В шесть часов пришел почтальон и вручил ему письмо. Васарис взглянул на конверт и обмер: он узнал почерк Люции. Дрожащими пальцами он развернул листок бумаги и посмотрел на подпись. Да, от Люции. Васарис сел за стол и начал жадно читать.
«Воображаю твое удивление, дорогой Людас, когда ты возьмешь в руки это письмо. Все уже свершится к тому моменту, ты будешь взволнован и, может быть, возмущен таким безумным поступком, а я… Где буду тогда я? Нет, не стану разжалобливать тебя сентиментальными словами. Мысли мои ясны и трезвы, и я хочу, чтобы последнее мое письмо лучше свидетельствовало обо мне, чем многие мои поступки, особенно последнего времени. Недавно поговорила с тобой по телефону и знаю, что ты сегодня придешь. Только сейчас почувствовала желание написать письмо, которое ты получишь после моей смерти. Письмо я брошу в ящик вечером, покончу с собой после ухода гостей и прощания с тобой, самое позднее в восемь часов утра, а письмо ты получишь в этот же день, но, конечно, позже.

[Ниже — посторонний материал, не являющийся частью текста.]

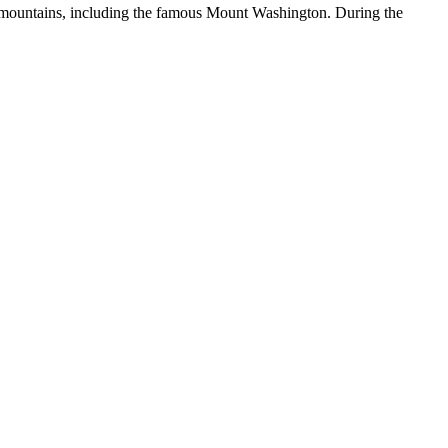
ral mountains, including the famous Mount Washington. During the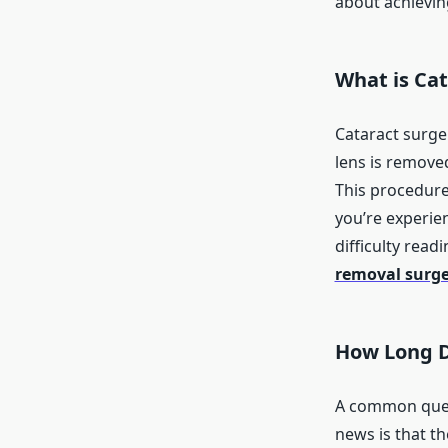
about achieving
What is Ca
Cataract surge
lens is removed
This procedure 
you’re experie
difficulty read
removal surg
How Long D
A common quest
news is that th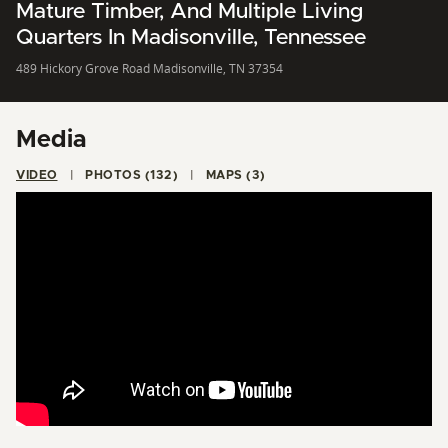
Mature Timber, And Multiple Living
Quarters In Madisonville, Tennessee
489 Hickory Grove Road Madisonville, TN 37354
Media
VIDEO
PHOTOS (132)
MAPS (3)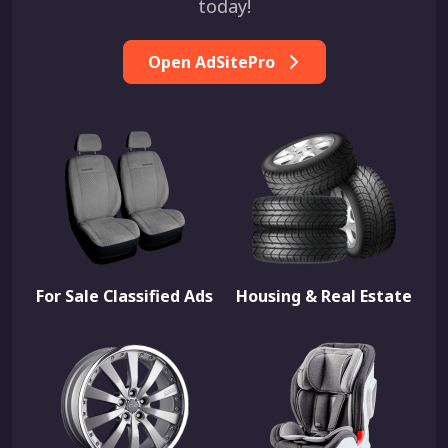
today!
Open AdSitePro
For Sale Classified Ads
Housing & Real Estate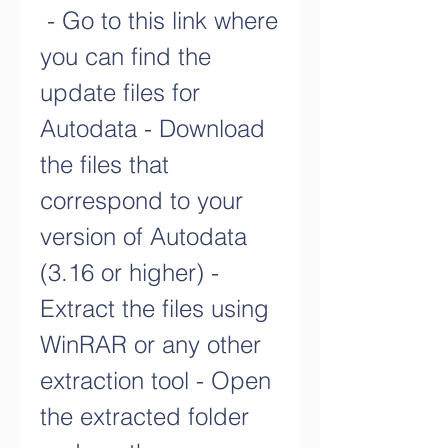
 - Go to this link where 
you can find the 
update files for 
Autodata - Download 
the files that 
correspond to your 
version of Autodata 
(3.16 or higher) - 
Extract the files using 
WinRAR or any other 
extraction tool - Open 
the extracted folder 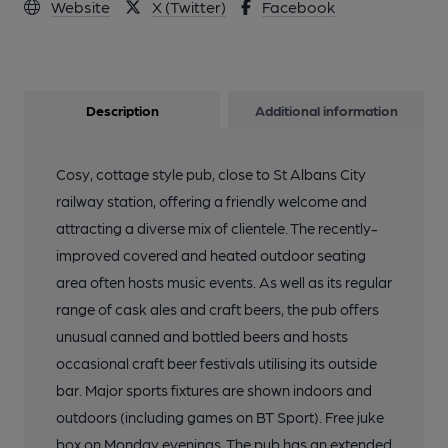
Website
X (Twitter)
Facebook
Description
Additional information
Cosy, cottage style pub, close to St Albans City
railway station, offering a friendly welcome and
attracting a diverse mix of clientele. The recently-
improved covered and heated outdoor seating
area often hosts music events. As well as its regular
range of cask ales and craft beers, the pub offers
unusual canned and bottled beers and hosts
occasional craft beer festivals utilising its outside
bar. Major sports fixtures are shown indoors and
outdoors (including games on BT Sport). Free juke
box on Monday evenings. The pub has an extended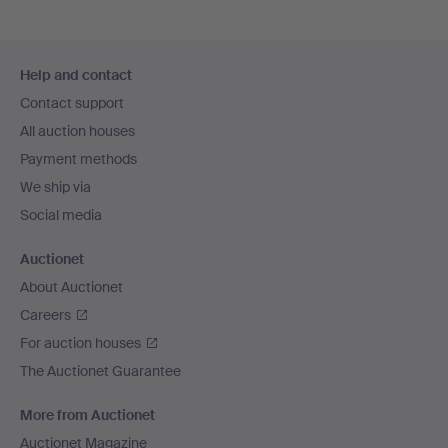
Footer
Help and contact
navigation
Contact support
All auction houses
Payment methods
We ship via
Social media
Auctionet
About Auctionet
Careers
For auction houses
The Auctionet Guarantee
More from Auctionet
Auctionet Magazine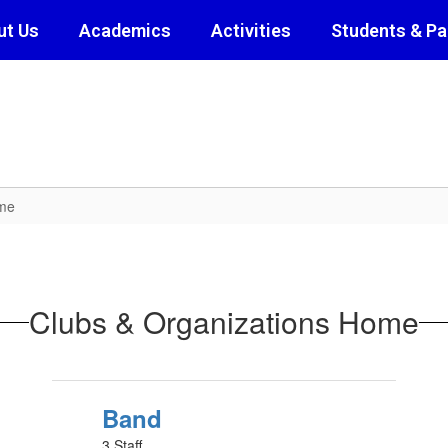
ut Us
Academics
Activities
Students & Pa
ome
Clubs & Organizations Home
Band
3 Staff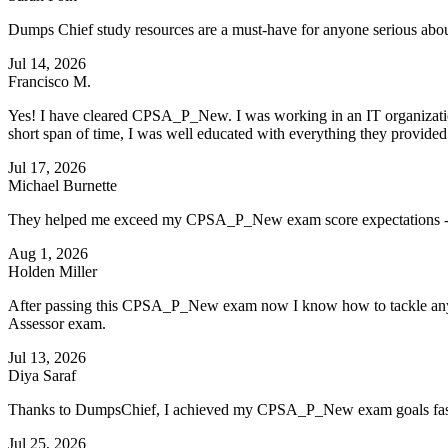
Dumps Chief study resources are a must-have for anyone serious 
Jul 14, 2026
Francisco M.
Yes! I have cleared CPSA_P_New. I was working in an IT organization
short span of time, I was well educated with everything they provide
Jul 17, 2026
Michael Burnette
They helped me exceed my CPSA_P_New exam score expectations - 
Aug 1, 2026
Holden Miller
After passing this CPSA_P_New exam now I know how to tackle any type
Assessor exam.
Jul 13, 2026
Diya Saraf
Thanks to DumpsChief, I achieved my CPSA_P_New exam goals faster
Jul 25, 2026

Зачем я тебе пишу? Ты поэт и можешь подумать, что ради эффекта, из желания произвести впечатление. Подумать только — письмо самоубийцы! Союз между обоими мирами, рука, протянутая из гроба… Но нет, все это меня теперь не трогает, и я совсем не хочу удивлять вас, живых. Пишу я тебе, как давнему другу, как человеку, которого давно любила, люблю и теперь. Я хочу еще раз поблагодарить тебя за то, что ты понимал меня, не насмехался надо мной, как многие из моих поклонников, и не лгал мне, не говорил, что любишь меня.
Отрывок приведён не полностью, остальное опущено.